Top of Records for the exercise

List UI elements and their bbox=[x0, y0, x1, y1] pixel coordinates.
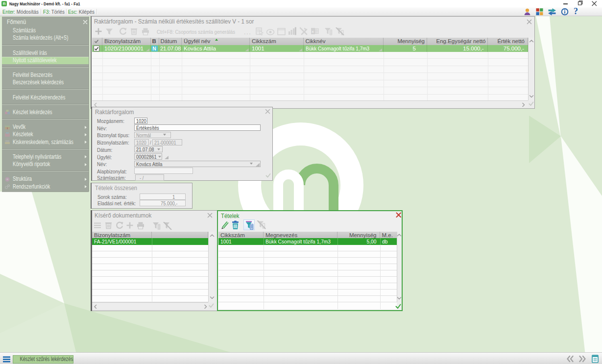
column-header-mennyiseg[interactable]: Mennyiség bbox=[337, 232, 380, 239]
sidebar-item-keszletek[interactable]: Készletek bbox=[2, 131, 89, 138]
sidebar-item-telephelyi[interactable]: Telephelyi nyilvántartás bbox=[2, 153, 89, 161]
add-button[interactable] bbox=[95, 27, 102, 37]
refresh-button[interactable] bbox=[119, 27, 127, 37]
keszlet-szures-button[interactable]: Készlet szűrés lekérdezés bbox=[13, 355, 73, 364]
scroll-up-icon[interactable] bbox=[529, 39, 534, 43]
scroll-down-icon[interactable] bbox=[397, 296, 402, 300]
sidebar-item-kiskereskedelem[interactable]: Kiskereskedelem, számlázás bbox=[2, 139, 89, 146]
report-select-button[interactable] bbox=[256, 27, 264, 37]
filter-edit-button[interactable] bbox=[324, 27, 333, 37]
print-button[interactable] bbox=[137, 222, 144, 231]
scroll-down-icon[interactable] bbox=[529, 95, 534, 98]
field-mozgasnem[interactable]: 1020 bbox=[134, 118, 147, 124]
add-button[interactable] bbox=[126, 221, 134, 231]
scroll-up-icon[interactable] bbox=[210, 234, 215, 238]
shortcut-modify[interactable]: Enter: Módosítás bbox=[2, 7, 39, 16]
report-list-icon[interactable] bbox=[592, 355, 599, 363]
kisero-row[interactable]: FA-21/VE1/000001 bbox=[92, 238, 208, 245]
close-button[interactable] bbox=[590, 0, 599, 7]
help-icon[interactable]: ? bbox=[574, 7, 582, 15]
horizontal-scrollbar[interactable] bbox=[92, 100, 528, 107]
column-header-empty[interactable] bbox=[152, 232, 208, 239]
vertical-scrollbar[interactable] bbox=[208, 232, 215, 303]
list-button[interactable] bbox=[94, 222, 101, 231]
column-header-mennyiseg[interactable]: Mennyiség bbox=[384, 38, 428, 45]
horizontal-scrollbar[interactable] bbox=[92, 302, 208, 309]
column-header-check[interactable] bbox=[92, 38, 102, 45]
window-button[interactable] bbox=[277, 28, 286, 37]
table-row[interactable]: 1020/21000001 N 21.07.08 Kovács Attila 1… bbox=[92, 45, 528, 52]
edit-button[interactable] bbox=[220, 220, 229, 232]
field-bizonylatszam-number[interactable]: 21-000001 bbox=[152, 139, 182, 146]
sidebar-close-icon[interactable] bbox=[83, 20, 88, 24]
excel-export-button[interactable]: x bbox=[311, 27, 319, 37]
sidebar-item-nyitott-szallitolevelek[interactable]: Nyitott szállítólevelek bbox=[2, 57, 89, 64]
column-header-ertek-netto[interactable]: Érték nettó bbox=[488, 38, 529, 45]
kisero-close-icon[interactable] bbox=[207, 213, 213, 218]
row-checkbox[interactable] bbox=[92, 45, 102, 52]
field-nev[interactable]: Értékesítés bbox=[134, 124, 261, 131]
shortcut-exit[interactable]: Esc: Kilépés bbox=[68, 7, 95, 16]
checkbox-checked[interactable] bbox=[94, 46, 99, 51]
sidebar-item-szamla-lekerdezes[interactable]: Számla lekérdezés (Alt+S) bbox=[2, 34, 89, 42]
sidebar-item-felvetel-keszletrendezes[interactable]: Felvétel Készletrendezés bbox=[2, 94, 89, 101]
delete-button[interactable] bbox=[130, 27, 138, 37]
field-nev2[interactable]: Kovács Attila bbox=[134, 161, 261, 167]
dialog-close-icon[interactable] bbox=[265, 109, 270, 114]
tetelek-row[interactable]: 1001 Bükk Csomagolt tűzifa 1,7m3 5,00 db bbox=[218, 238, 397, 245]
sidebar-item-konyveloi-riportok[interactable]: Könyvelői riportok bbox=[2, 161, 89, 168]
scroll-right-icon[interactable] bbox=[522, 102, 526, 107]
info-icon[interactable] bbox=[561, 8, 569, 16]
scroll-up-icon[interactable] bbox=[397, 233, 402, 237]
sidebar-item-rendszerfunkciok[interactable]: Rendszerfunkciók bbox=[2, 183, 89, 191]
field-szamlaszam[interactable]: - / bbox=[135, 174, 164, 181]
filter-edit-button[interactable] bbox=[152, 222, 161, 232]
sidebar-item-keszlet-lekerdezes[interactable]: Készlet lekérdezés bbox=[2, 109, 89, 116]
filter-clear-button[interactable] bbox=[257, 220, 266, 231]
column-header-megnevezes[interactable]: Megnevezés bbox=[264, 232, 337, 239]
sidebar-item-szamlazas[interactable]: Számlázás bbox=[2, 27, 89, 34]
tetelek-close-icon[interactable] bbox=[396, 212, 402, 218]
filter-edit-button[interactable] bbox=[243, 219, 255, 230]
more-button[interactable]: ... bbox=[244, 28, 251, 36]
preview-button[interactable] bbox=[266, 28, 275, 37]
user-icon[interactable] bbox=[523, 8, 531, 16]
field-bizonylatszam-prefix[interactable]: 1020 bbox=[134, 139, 149, 146]
scroll-left-icon[interactable] bbox=[94, 102, 97, 107]
chart-button[interactable] bbox=[288, 27, 296, 37]
menu-hamburger-icon[interactable] bbox=[3, 356, 10, 363]
vertical-scrollbar[interactable] bbox=[397, 232, 401, 303]
column-header-cikkszam[interactable]: Cikkszám bbox=[218, 232, 264, 239]
page-prev-icon[interactable] bbox=[566, 355, 574, 363]
page-next-icon[interactable] bbox=[578, 355, 586, 363]
vertical-scrollbar[interactable] bbox=[528, 38, 534, 100]
scroll-down-icon[interactable] bbox=[210, 296, 215, 300]
column-header-datum[interactable]: Dátum bbox=[159, 38, 182, 45]
filter-button[interactable] bbox=[105, 28, 113, 37]
sidebar-item-beszerzesek-lekerdezes[interactable]: Beszerzések lekérdezés bbox=[2, 79, 89, 86]
modules-grid-icon[interactable] bbox=[535, 8, 544, 16]
column-header-cikknev[interactable]: Cikknév bbox=[304, 38, 384, 45]
filter-clear-button[interactable] bbox=[336, 27, 344, 37]
column-header-bizonylatszam[interactable]: Bizonylatszám bbox=[92, 232, 152, 239]
sidebar-item-struktura[interactable]: Struktúra bbox=[2, 175, 89, 183]
column-header-me[interactable]: M.e. bbox=[380, 232, 397, 239]
no-tools-button[interactable] bbox=[299, 27, 308, 37]
column-header-eng-egysegar[interactable]: Eng.Egységár nettó bbox=[427, 38, 488, 45]
column-header-bizonylatszam[interactable]: Bizonylatszám bbox=[102, 38, 151, 45]
field-alapbizonylat[interactable] bbox=[134, 168, 193, 174]
minimize-button[interactable] bbox=[561, 0, 570, 7]
column-header-cikkszam[interactable]: Cikkszám bbox=[250, 38, 304, 45]
column-header-b[interactable]: B bbox=[151, 38, 160, 45]
shortcut-delete[interactable]: F3: Törlés bbox=[43, 7, 65, 16]
main-window-close-icon[interactable] bbox=[527, 19, 532, 24]
scroll-right-icon[interactable] bbox=[204, 304, 208, 309]
scroll-left-icon[interactable] bbox=[94, 304, 97, 309]
sidebar-item-felvetel-beszerzes[interactable]: Felvétel Beszerzés bbox=[2, 72, 89, 79]
delete-button[interactable] bbox=[105, 221, 112, 231]
transfer-arrows-icon[interactable] bbox=[548, 8, 556, 16]
refresh-button[interactable] bbox=[116, 221, 123, 231]
sidebar-item-vevok[interactable]: Vevők bbox=[2, 123, 89, 131]
filter-clear-button[interactable] bbox=[163, 222, 172, 232]
delete-button[interactable] bbox=[231, 220, 240, 232]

Bottom of Records for the exercise

**Work request**. Each record above is to be copied out exactly; its pictures are not.

**Answer to the problem**.
List UI elements and their bbox=[x0, y0, x1, y1] pixel coordinates.
column-header-mennyiseg[interactable]: Mennyiség bbox=[337, 232, 380, 239]
sidebar-item-keszletek[interactable]: Készletek bbox=[2, 131, 89, 138]
sidebar-item-telephelyi[interactable]: Telephelyi nyilvántartás bbox=[2, 153, 89, 161]
add-button[interactable] bbox=[95, 27, 102, 37]
refresh-button[interactable] bbox=[119, 27, 127, 37]
keszlet-szures-button[interactable]: Készlet szűrés lekérdezés bbox=[13, 355, 73, 364]
scroll-up-icon[interactable] bbox=[529, 39, 534, 43]
scroll-down-icon[interactable] bbox=[397, 296, 402, 300]
sidebar-item-kiskereskedelem[interactable]: Kiskereskedelem, számlázás bbox=[2, 139, 89, 146]
report-select-button[interactable] bbox=[256, 27, 264, 37]
filter-edit-button[interactable] bbox=[324, 27, 333, 37]
print-button[interactable] bbox=[137, 222, 144, 231]
scroll-down-icon[interactable] bbox=[529, 95, 534, 98]
field-mozgasnem[interactable]: 1020 bbox=[134, 118, 147, 124]
add-button[interactable] bbox=[126, 221, 134, 231]
scroll-up-icon[interactable] bbox=[210, 234, 215, 238]
shortcut-modify[interactable]: Enter: Módosítás bbox=[2, 7, 39, 16]
report-list-icon[interactable] bbox=[592, 355, 599, 363]
kisero-row[interactable]: FA-21/VE1/000001 bbox=[92, 238, 208, 245]
close-button[interactable] bbox=[590, 0, 599, 7]
help-icon[interactable]: ? bbox=[574, 7, 582, 15]
horizontal-scrollbar[interactable] bbox=[92, 100, 528, 107]
column-header-empty[interactable] bbox=[152, 232, 208, 239]
vertical-scrollbar[interactable] bbox=[208, 232, 215, 303]
list-button[interactable] bbox=[94, 222, 101, 231]
column-header-mennyiseg[interactable]: Mennyiség bbox=[384, 38, 428, 45]
horizontal-scrollbar[interactable] bbox=[92, 302, 208, 309]
column-header-check[interactable] bbox=[92, 38, 102, 45]
window-button[interactable] bbox=[277, 28, 286, 37]
table-row[interactable]: 1020/21000001 N 21.07.08 Kovács Attila 1… bbox=[92, 45, 528, 52]
edit-button[interactable] bbox=[220, 220, 229, 232]
field-bizonylatszam-number[interactable]: 21-000001 bbox=[152, 139, 182, 146]
sidebar-close-icon[interactable] bbox=[83, 20, 88, 24]
excel-export-button[interactable]: x bbox=[311, 27, 319, 37]
sidebar-item-nyitott-szallitolevelek[interactable]: Nyitott szállítólevelek bbox=[2, 57, 89, 64]
column-header-ertek-netto[interactable]: Érték nettó bbox=[488, 38, 529, 45]
kisero-close-icon[interactable] bbox=[207, 213, 213, 218]
row-checkbox[interactable] bbox=[92, 45, 102, 52]
field-nev[interactable]: Értékesítés bbox=[134, 124, 261, 131]
shortcut-exit[interactable]: Esc: Kilépés bbox=[68, 7, 95, 16]
checkbox-checked[interactable] bbox=[94, 46, 99, 51]
sidebar-item-szamla-lekerdezes[interactable]: Számla lekérdezés (Alt+S) bbox=[2, 34, 89, 42]
sidebar-item-felvetel-keszletrendezes[interactable]: Felvétel Készletrendezés bbox=[2, 94, 89, 101]
delete-button[interactable] bbox=[130, 27, 138, 37]
field-nev2[interactable]: Kovács Attila bbox=[134, 161, 261, 167]
dialog-close-icon[interactable] bbox=[265, 109, 270, 114]
tetelek-row[interactable]: 1001 Bükk Csomagolt tűzifa 1,7m3 5,00 db bbox=[218, 238, 397, 245]
sidebar-item-konyveloi-riportok[interactable]: Könyvelői riportok bbox=[2, 161, 89, 168]
scroll-right-icon[interactable] bbox=[522, 102, 526, 107]
info-icon[interactable] bbox=[561, 8, 569, 16]
scroll-up-icon[interactable] bbox=[397, 233, 402, 237]
sidebar-item-rendszerfunkciok[interactable]: Rendszerfunkciók bbox=[2, 183, 89, 191]
field-szamlaszam[interactable]: - / bbox=[135, 174, 164, 181]
filter-edit-button[interactable] bbox=[152, 222, 161, 232]
sidebar-item-keszlet-lekerdezes[interactable]: Készlet lekérdezés bbox=[2, 109, 89, 116]
filter-clear-button[interactable] bbox=[257, 220, 266, 231]
column-header-megnevezes[interactable]: Megnevezés bbox=[264, 232, 337, 239]
sidebar-item-szamlazas[interactable]: Számlázás bbox=[2, 27, 89, 34]
tetelek-close-icon[interactable] bbox=[396, 212, 402, 218]
filter-edit-button[interactable] bbox=[243, 219, 255, 230]
more-button[interactable]: ... bbox=[244, 28, 251, 36]
preview-button[interactable] bbox=[266, 28, 275, 37]
user-icon[interactable] bbox=[523, 8, 531, 16]
field-bizonylatszam-prefix[interactable]: 1020 bbox=[134, 139, 149, 146]
scroll-left-icon[interactable] bbox=[94, 102, 97, 107]
chart-button[interactable] bbox=[288, 27, 296, 37]
menu-hamburger-icon[interactable] bbox=[3, 356, 10, 363]
vertical-scrollbar[interactable] bbox=[397, 232, 401, 303]
column-header-cikkszam[interactable]: Cikkszám bbox=[218, 232, 264, 239]
page-prev-icon[interactable] bbox=[566, 355, 574, 363]
page-next-icon[interactable] bbox=[578, 355, 586, 363]
vertical-scrollbar[interactable] bbox=[528, 38, 534, 100]
scroll-down-icon[interactable] bbox=[210, 296, 215, 300]
column-header-datum[interactable]: Dátum bbox=[159, 38, 182, 45]
filter-button[interactable] bbox=[105, 28, 113, 37]
sidebar-item-beszerzesek-lekerdezes[interactable]: Beszerzések lekérdezés bbox=[2, 79, 89, 86]
modules-grid-icon[interactable] bbox=[535, 8, 544, 16]
column-header-cikknev[interactable]: Cikknév bbox=[304, 38, 384, 45]
filter-clear-button[interactable] bbox=[336, 27, 344, 37]
column-header-bizonylatszam[interactable]: Bizonylatszám bbox=[92, 232, 152, 239]
sidebar-item-struktura[interactable]: Struktúra bbox=[2, 175, 89, 183]
column-header-me[interactable]: M.e. bbox=[380, 232, 397, 239]
no-tools-button[interactable] bbox=[299, 27, 308, 37]
column-header-eng-egysegar[interactable]: Eng.Egységár nettó bbox=[427, 38, 488, 45]
column-header-bizonylatszam[interactable]: Bizonylatszám bbox=[102, 38, 151, 45]
field-alapbizonylat[interactable] bbox=[134, 168, 193, 174]
minimize-button[interactable] bbox=[561, 0, 570, 7]
column-header-cikkszam[interactable]: Cikkszám bbox=[250, 38, 304, 45]
column-header-b[interactable]: B bbox=[151, 38, 160, 45]
shortcut-delete[interactable]: F3: Törlés bbox=[43, 7, 65, 16]
main-window-close-icon[interactable] bbox=[527, 19, 532, 24]
scroll-right-icon[interactable] bbox=[204, 304, 208, 309]
scroll-left-icon[interactable] bbox=[94, 304, 97, 309]
sidebar-item-felvetel-beszerzes[interactable]: Felvétel Beszerzés bbox=[2, 72, 89, 79]
delete-button[interactable] bbox=[105, 221, 112, 231]
transfer-arrows-icon[interactable] bbox=[548, 8, 556, 16]
refresh-button[interactable] bbox=[116, 221, 123, 231]
sidebar-item-vevok[interactable]: Vevők bbox=[2, 123, 89, 131]
filter-clear-button[interactable] bbox=[163, 222, 172, 232]
delete-button[interactable] bbox=[231, 220, 240, 232]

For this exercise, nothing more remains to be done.